Mercy for Me, Judgment for You

The One Year® Chronology Bible, NKJV (Tyndale, 2013), May 14

imagesThe Bible is an unsanitized story about a real God, who has a real relationship with real people, who have real problems. Had the Author of the Bible sanitized its story, no man would have hope.
Every people group has a story of origins, but no story compares to the Bible’s narrative. It begins with God’s creative goodness, bringing all creation, including mankind, into being, His great wisdom in giving man a prohibition regarding the forbidden tree, His merciful promise to man regarding redemption (Gen. 3:15), and His marvelous picture of redemption (Gen. 3:21). This story is the greater context of David’s imprecatory prayer in Psalm 109.

David’s military exploits give Israel reason to boast. His moral and familial failures, however, provide fodder for his enemies to attack him, “They have spoken against me with a lying tongue. They have also surrounded me with words of hatred, and fought against me without a cause. In return for my love they are my accusers, but I give myself to prayer. Thus they have rewarded me evil for good, and hatred for my love” (Ps. 109:2-5).
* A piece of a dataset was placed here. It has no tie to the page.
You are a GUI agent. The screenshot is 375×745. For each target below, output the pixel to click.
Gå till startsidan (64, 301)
In response to their attacks David prays an imprecatory prayer asking “judgment for them, mercy for me.” He asks the LORD to:

  • Raise up enemies for his enemies (109:6-7).
  • Shorten the lives of his enemies (109:8).
  • Cut off the continuance of their lineage and make their children beggars (109:9-10, 13).
  • Take away their possessions (109:11).
  • Withhold forgiveness for their sins (109:14-15).
  • Curse them equal to their cursing of others (109:17-19).
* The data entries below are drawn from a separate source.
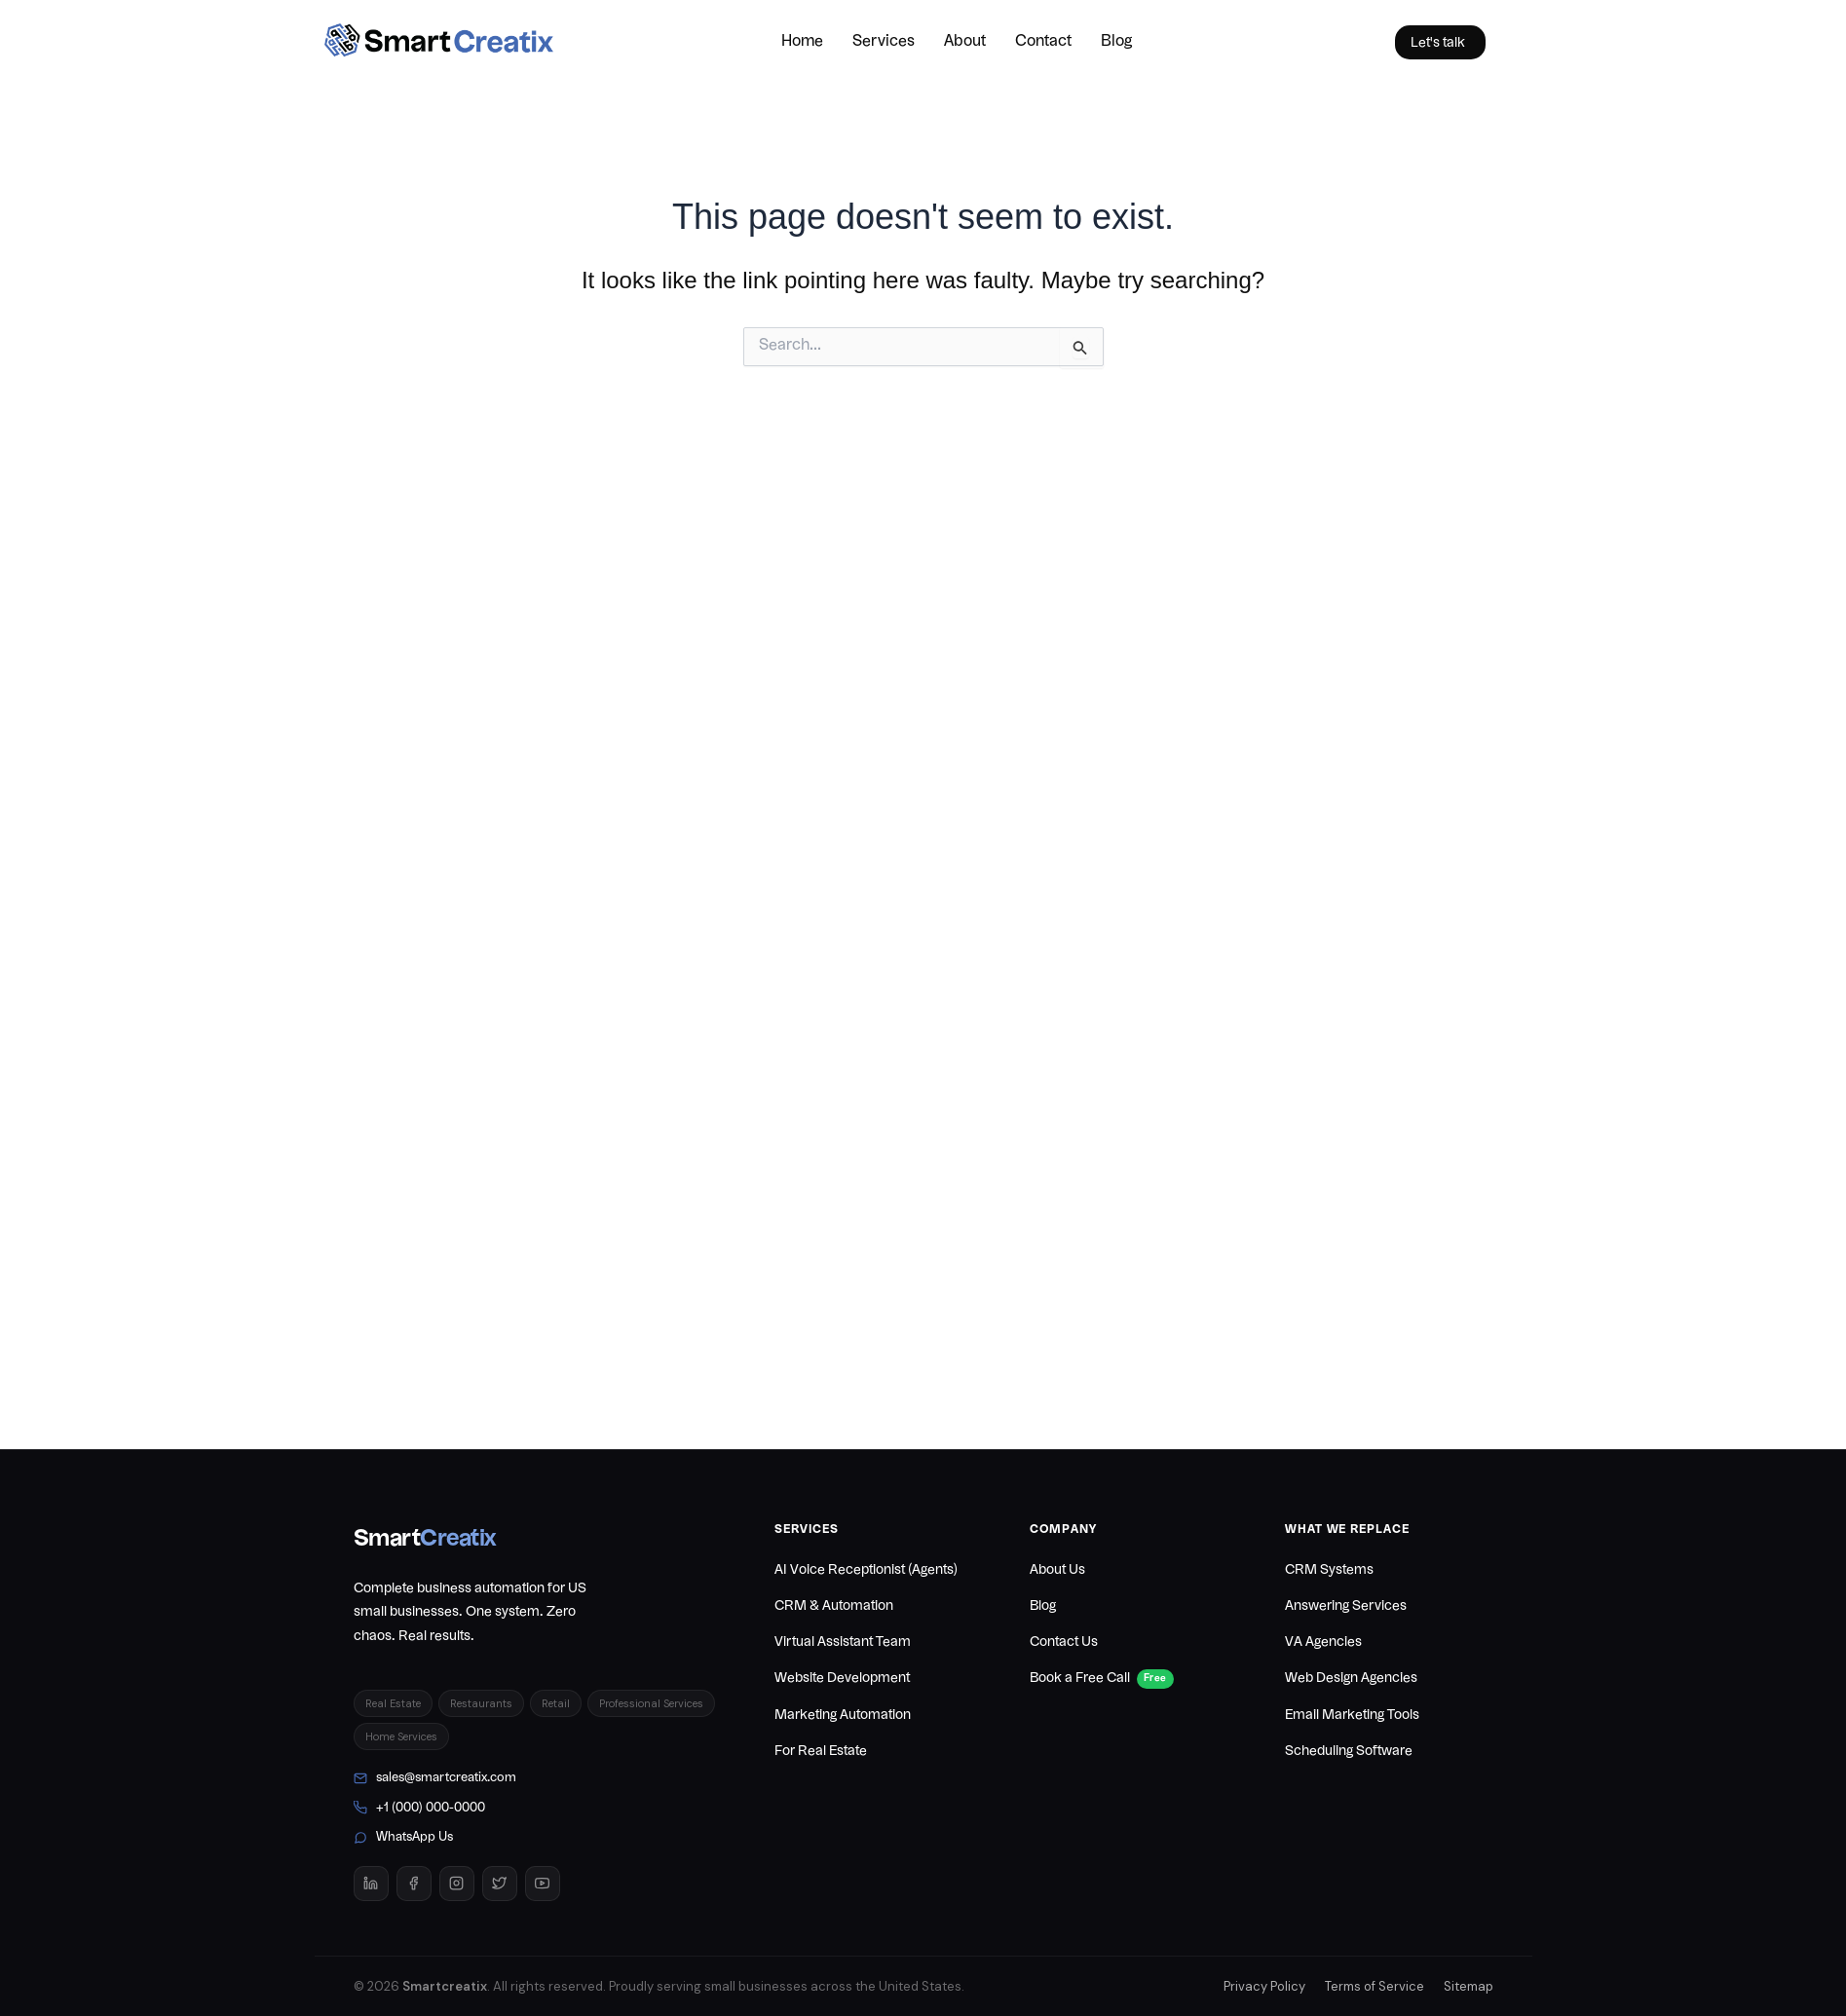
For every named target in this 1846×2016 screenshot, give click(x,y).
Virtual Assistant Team (842, 1642)
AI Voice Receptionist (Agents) (866, 1570)
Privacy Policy (1264, 1986)
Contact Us (1064, 1642)
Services (883, 42)
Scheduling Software (1349, 1751)
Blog (1116, 42)
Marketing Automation (842, 1715)
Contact (1043, 42)
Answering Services (1346, 1606)
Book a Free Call (1102, 1679)
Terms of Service (1374, 1986)
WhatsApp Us (403, 1838)
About (965, 42)
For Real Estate (820, 1751)
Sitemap (1468, 1986)
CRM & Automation (833, 1606)
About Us (1057, 1570)
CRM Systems (1329, 1570)
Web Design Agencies (1351, 1678)
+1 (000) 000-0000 (419, 1807)
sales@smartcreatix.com (435, 1778)
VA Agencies (1323, 1642)
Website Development (842, 1678)
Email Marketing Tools (1352, 1715)
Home (802, 42)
David asks the LORD to be kind to him based on His covenantal relationship, “But You, O GOD the Lord, deal with me for Your name’s sake; because Your mercy is good, deliver me” (109:21). He appeals to God to answer this prayer to distinguish him from his enemies, “Help me, O LORD my God! Oh, save me according to Your mercy, that they may know that this is Your hand—that You, LORD, have done it!” (109:26-27).

Finally, David ends his prayer with gratitude toward God, “I will greatly praise the LORD with my mouth; yes, I will praise Him among the multitude. For He shall stand at the right hand of the poor, to save him from those who condemn him” (109:30-31).

David’s imprecatory prayer reveals a number of encouraging truths:

  • God vindicates and blesses those with whom He has made a covenant.
  • Though David has the power to punish those who rise up against him, he trusts the Lord to vindicate him. Therefore, God’s people may ask the Lord to vindicate them and to punish those who rise up against them. Whether people today have the power to bring about vengeance, or they are powerless before men, they can hope in the God of the covenant, the Lord Jesus, to defend them ultimately.

Questions from today’s chronological Bible reading (Psalms 103, 108-110, 122, 124):
How does knowing Moses’ story and Israel’s history help David to develop a strong and correct view of God? (Psalm 103)
How does praying an imprecatory prayer in Psalm 109 enable David to gain God’s perspective and trust Him?
What do the Songs of Ascents teach about worship and worshippers?